A Rússia denunciou hoje que os Estados Unidos revogaram as propostas feitas na reunião de ministros de Defesa e de Exteriores dos dois países em outubro para retirar as reservas russas ao posicionamento de elementos do Defesa Nacional contra Mísseis (NMD) americano na Europa.

O ministro de Exteriores russo, price Serguei Lavrov, afirmou que as propostas por escrito recebidas por Moscou não prevêem mais a prometida presença permanente de militares russos na estação do radar e na base de interceptores que os EUA querem instalar na República Tcheca e na Polônia, respectivamente.

“Sinceramente, estamos decepcionados, porque aquelas idéias, que estavam em bom caminho, se materializaram em um documento que não acrescenta nada de novo à situação existente antes da reunião ministerial em Moscou”, disse Lavrov.

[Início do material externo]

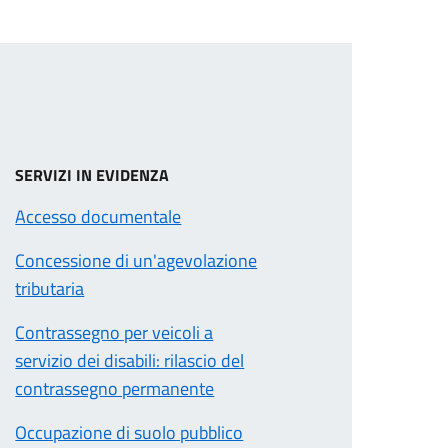
SERVIZI IN EVIDENZA
Accesso documentale
Concessione di un'agevolazione
tributaria
Contrassegno per veicoli a
servizio dei disabili: rilascio del
contrassegno permanente
Occupazione di suolo pubblico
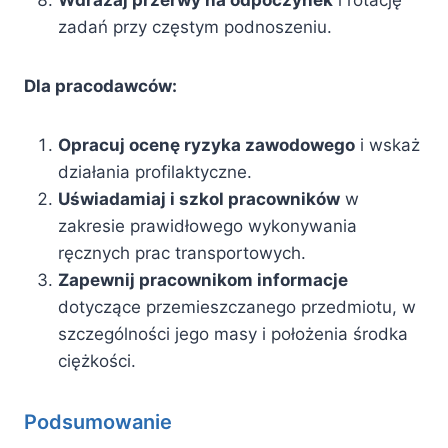
Wdrażaj przerwy na odpoczynek
i rotację
zadań przy częstym podnoszeniu.
Dla pracodawców:
Opracuj ocenę ryzyka zawodowego
i wskaż
działania profilaktyczne.
Uświadamiaj i szkol pracowników
w
zakresie prawidłowego wykonywania
ręcznych prac transportowych.
Zapewnij pracownikom informacje
dotyczące przemieszczanego przedmiotu, w
szczególności jego masy i położenia środka
ciężkości.
Podsumowanie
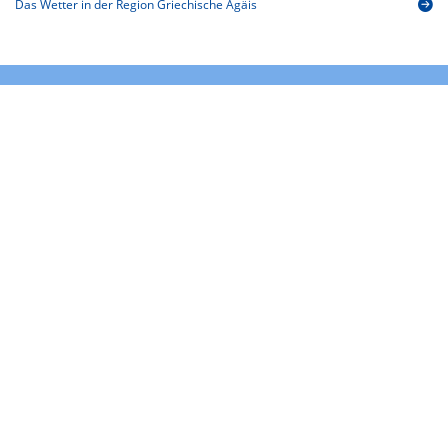
Das Wetter in der Region Griechische Ägäis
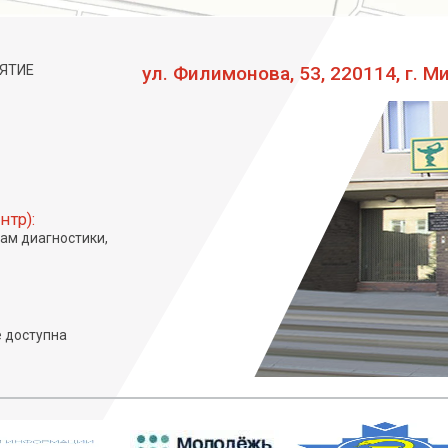
ЯТИЕ
ул. Филимонова, 53, 220114, г. М
нтр):
сам диагностики,
 доступна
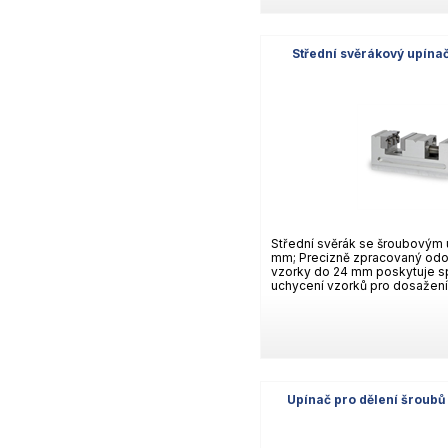
Střední svěrákový upín
Střední svěrák se šroubovým 
mm; Precizně zpracovaný odo
vzorky do 24 mm poskytuje s
uchycení vzorků pro dosažení 
Upínač pro dělení šroub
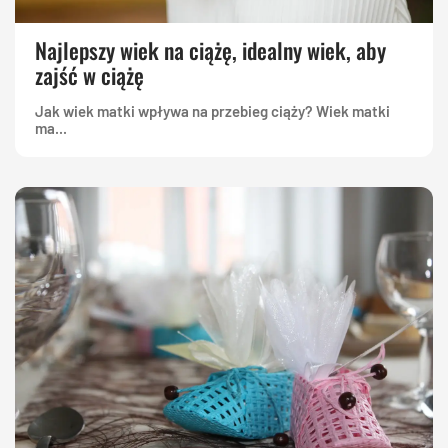
Najlepszy wiek na ciążę, idealny wiek, aby
zajść w ciążę
Jak wiek matki wpływa na przebieg ciąży? Wiek matki
ma...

O ministro acrescentou que, naquela reunião, os EUA propuseram, para tranqüilizar Moscou, que o radar na República Tcheca fosse posicionado, mas não ativado, e que houvesse a construção dos silos para os interceptores, mas ainda sem instalar neles os antimísseis.

“Os EUA precisaram de seis semanas para expor estas coisas por escrito. Mas, no documento que recebemos, infelizmente, se observa um sério retrocesso a respeito do que tínhamos definido”, disse o ministro de Exteriores russo.

Afirmou que o documento “não fala mais da presença permanente de oficiais russos, mas só de visitas isoladas, e se estas forem aceitas pelas autoridades tchecas e polonesas”, segundo a agência “Itar-Tass”.

As consultas sobre o polêmico escudo antimísseis, que enfrenta a oposição da Rússia, ocorreram em 12 de outubro, em Moscou, com a participação dos ministros da Defesa e Exteriores da Rússia, Anatoli Serdiukov e Serguei Lavrov.

Por parte dos EUA, estiveram presentes os secretários da Defesa, Robert Gates, e de Estado, Condoleezza Rice, que também foram recebidos pelo presidente russo, Vladimir Putin.

Os EUA sustentam que precisa de seu escudo estratégico global para se defender e proteger seus aliados europeus sobre possíveis ataques com mísseis de países como o Irã e a Coréia do Norte.

No entanto, a Rússia considera o posicionamento dos elementos do escudo no Leste Europeu dirigido contra seu território e o declara uma “ameaça direta” para sua segurança.